Surfboards are like people – they come in all shapes and sizes.
Picking the right surfboard for you is also heaps important when it comes to learning to surf as the style, size and fin setup drastically change what the board can do and most importantly the learning curve involved when learning to surf.
The saying goes that size doesn’t matter…well when it comes to surfboards that isn’t really that true!
The length of your board will totally change what you can do with it, the type of waves it’s most suitable for and how easy it is to paddle. Generally speaking the longer the board the easier it is to paddle and also catch waves on. Boards in the 9 foot range are known as longboards, up to 8 foot are the minimals and under 7 foot are the shortboards. Of course there are all manner of hybrids but those are the 3 key types you’ll need to focus on for now.
So lets run through the main points of each;
Easy to paddle
Easy to catch waves
Slower/harder to turn
Heavy and sometime hard to carry
More suited to smaller, spilling waves
Relatively easy to paddle and catch waves
Faster to turn/responsive
Suitable for a large variety of waves
Easy to duck dive through waves
Harder to paddle
More suited to bigger/powerful waves
As you can tell the map is the best mid ground for everything – offering a relatively easy paddle whilst still maintaining the ability to turn faster and therefore be able to use it on a variety of different waves as you progress. It’s smaller size in comparison to the longboard makes it easier to carry down the beach and keep control of but it still has the size and stability for learners.
The common mistake for most new surfers is to buy a stereotypical shortboard – it fits the surfer looks and it’s what you see all the pros using.
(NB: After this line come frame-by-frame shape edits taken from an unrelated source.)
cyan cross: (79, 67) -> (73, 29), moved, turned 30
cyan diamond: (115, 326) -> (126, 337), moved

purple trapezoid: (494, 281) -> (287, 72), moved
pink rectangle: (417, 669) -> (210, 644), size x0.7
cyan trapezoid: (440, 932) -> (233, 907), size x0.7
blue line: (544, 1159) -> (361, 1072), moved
But that’s exactly who would be riding them – the pros! It’s the equivalent of learning to drive in an F1 car – it’s finely tuned for high performance, not learning!
As you progress you may well drop down to a shorter board – but rest assured that mini map will still be a solid part of your collection, especially on smaller days as it’s the most versatile. You can enjoy riding it in the cold water waves of the UK or even on a surf trip through South Africa!
For those looking for a more soulful and old school surfing experience the long, slow drawn out lines of a longboard are also a great shout. But even still learning the basics on a map will set you up for a good amount of progression.
The best piece of advice is to try before you buy. Most surf shops have heaps of demo models so have a speak to the guys, test out a few and find which one fits you best!
Most of all though…enjoy!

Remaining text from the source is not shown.